Page-level text extractions
|---|
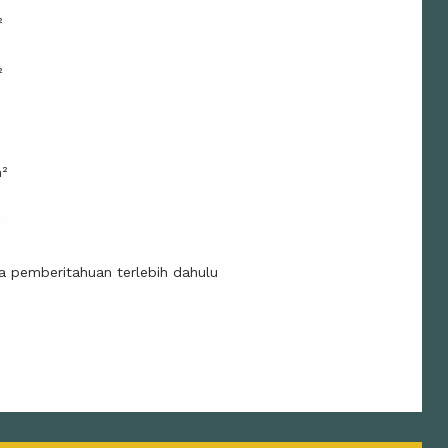
²
²
m²
²
a pemberitahuan terlebih dahulu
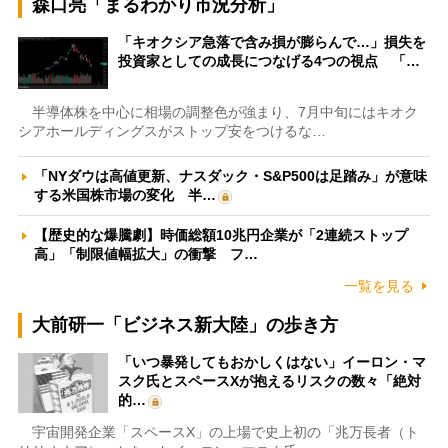
森口亮「まるわかり市況分析」
「キオクシア急落で含み損が膨らんで…」損失を
投資家としての成長につなげる4つの視点 「…
半導体株を中心に相場の調整色が強まり、7月中旬にはキオク
シアホールディングスがストップ安をつけるな…
「NYダウは高値更新、ナスダック・S&P500は足踏み」が意味
する米国株市場の変化 半…
【歴史的な爆騰劇】時価総額10兆円企業が「2連続ストップ
高」「制限値幅拡大」の衝撃 フ…
一覧を見る
大前研一「ビジネス新大陸」の歩き方
「いつ暴発してもおかしくはない」イーロン・マ
スク氏とスペースXが抱えるリスクの数々「絶対
的…
宇宙開発企業「スペースX」の上場で史上初の「兆万長者（ト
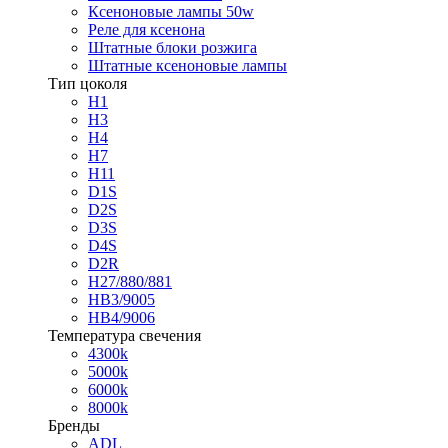
Ксеноновые лампы 50w
Реле для ксенона
Штатные блоки розжига
Штатные ксеноновые лампы
Тип цоколя
H1
H3
H4
H7
H11
D1S
D2S
D3S
D4S
D2R
H27/880/881
HB3/9005
HB4/9006
Температура свечения
4300k
5000k
6000k
8000k
Бренды
ADL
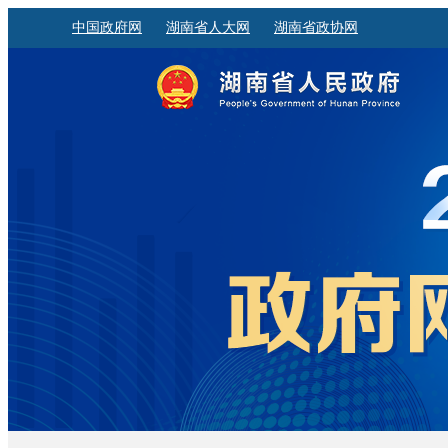
中国政府网
湖南省人大网
湖南省政协网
|---|
**Assignment:**
What you return must match the entries above exactly, apart from the pictures, which are left out.

**Your response:**
²
²
m²
²
a pemberitahuan terlebih dahulu
森口亮「まるわかり市況分析」
「キオクシア急落で含み損が膨らんで…」損失を
投資家としての成長につなげる4つの視点 「…
半導体株を中心に相場の調整色が強まり、7月中旬にはキオク
シアホールディングスがストップ安をつけるな…
「NYダウは高値更新、ナスダック・S&P500は足踏み」が意味
する米国株市場の変化 半…
【歴史的な爆騰劇】時価総額10兆円企業が「2連続ストップ
高」「制限値幅拡大」の衝撃 フ…
一覧を見る
大前研一「ビジネス新大陸」の歩き方
「いつ暴発してもおかしくはない」イーロン・マ
スク氏とスペースXが抱えるリスクの数々「絶対
的…
宇宙開発企業「スペースX」の上場で史上初の「兆万長者（ト
Ксеноновые лампы 50w
Реле для ксенона
Штатные блоки розжига
Штатные ксеноновые лампы
Тип цоколя
H1
H3
H4
H7
H11
D1S
D2S
D3S
D4S
D2R
H27/880/881
HB3/9005
HB4/9006
Температура свечения
4300k
5000k
6000k
8000k
Бренды
ADL
中国政府网
湖南省人大网
湖南省政协网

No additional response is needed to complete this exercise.